Ride-sharing technology company Uber, concealed a hack that affected 57 million customers and drivers. The hack took place in 2016 and then-CEO Travis Kalanick reportedly was privy to the fact.
The hack was carried out by two perpetrators who were able to access a private GitHub coding site used by Uber software engineers. The hackers then accessed data stored on an Amazon Web Services account that handled computing tasks for the company. This, they were able to accomplish with login credentials they were able to obtain. These hackers then found an archive of rider and driver information. Later, they emailed Uber asking for money, according to the company. The hackers were able to get 57 million names, email addresses and mobile phone numbers. The names and driver’s license numbers of around 600,000 drivers in the United States were also compromised.

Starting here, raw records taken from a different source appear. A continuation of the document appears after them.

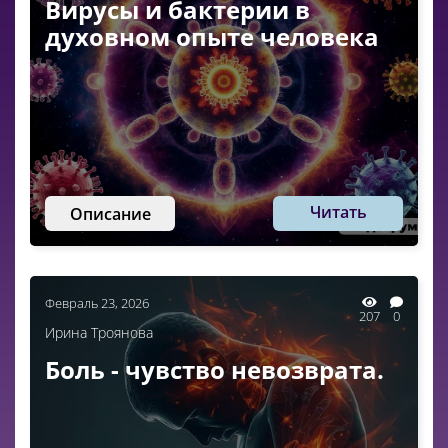
Вирусы и бактерии в
духовном опыте человека
Читать
Описание
Февраль 23, 2026
207
0
Ирина Троянова
Боль - чувство невозврата.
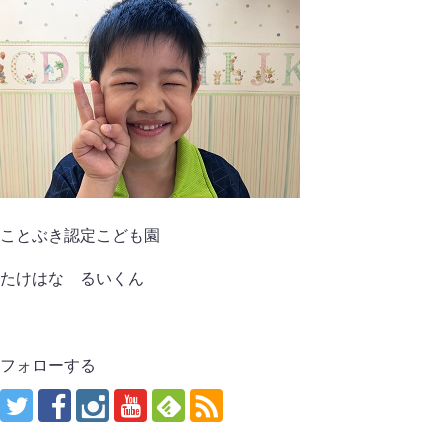
ことぶき認定こども園
たけはな るいくん
フォローする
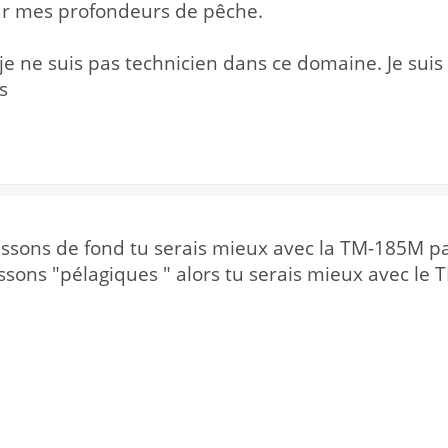
ur mes profondeurs de pêche.
je ne suis pas technicien dans ce domaine. Je suis
s
oissons de fond tu serais mieux avec la TM-185M par
issons "pélagiques " alors tu serais mieux avec l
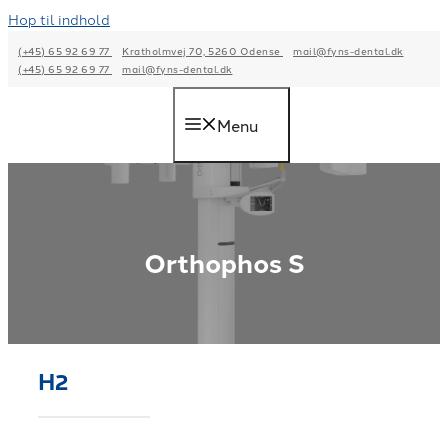
Hop til indhold
(+45) 65 92 69 77
Kratholmvej 70, 5260 Odense
mail@fyns-dental.dk
(+45) 65 92 69 77
mail@fyns-dental.dk
Menu
Orthophos S
H2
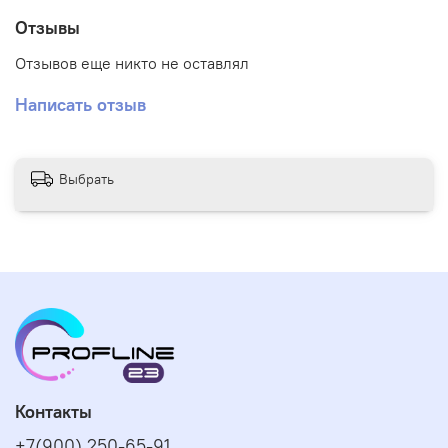
Отзывы
Отзывов еще никто не оставлял
Написать отзыв
Выбрать
Контакты
+7(900) 250-65-91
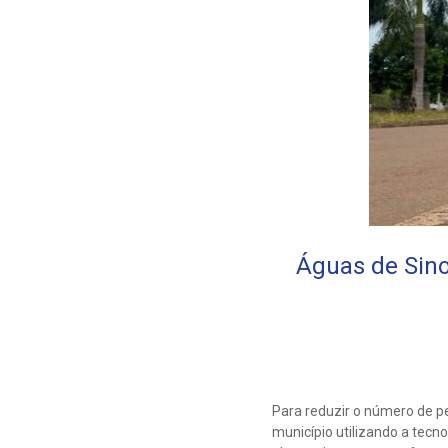
Águas de Sino
Para reduzir o número de pe
município utilizando a tecn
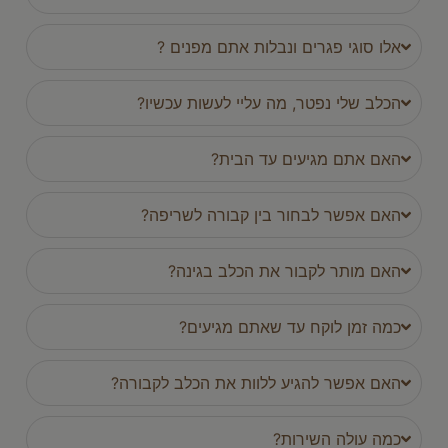
אלו סוגי פגרים ונבלות אתם מפנים ?
הכלב שלי נפטר, מה עליי לעשות עכשיו?
האם אתם מגיעים עד הבית?
האם אפשר לבחור בין קבורה לשריפה?
האם מותר לקבור את הכלב בגינה?
כמה זמן לוקח עד שאתם מגיעים?
האם אפשר להגיע ללוות את הכלב לקבורה?
כמה עולה השירות?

What is coming out from many of the recent hacks is that the hacking happens in a chain of events. A person (mostly an employee of the company that gets hacked) also has accounts in other places that may not be so secure. The hacker picks up the login details, passwords and other credentials from those places and tries it out in the company account to get vital information. Hillary Clinton’s campaign hacking also happened that way where the hackers first got information from the gmail accounts which obviously were not so secure. The recent hacking at Onelogin had a similar Modus Operandi followed by the hackers.
This points at two things. First, it is the Management of Identity of the person that is more important than just securing his company account. Second, hackers attack the weakest link in the chain to get vital clues that are then used to attack important accounts. In any case it is important to secure the vital accounts thru MFA (Multi Factor Authentication) and strong Password Management.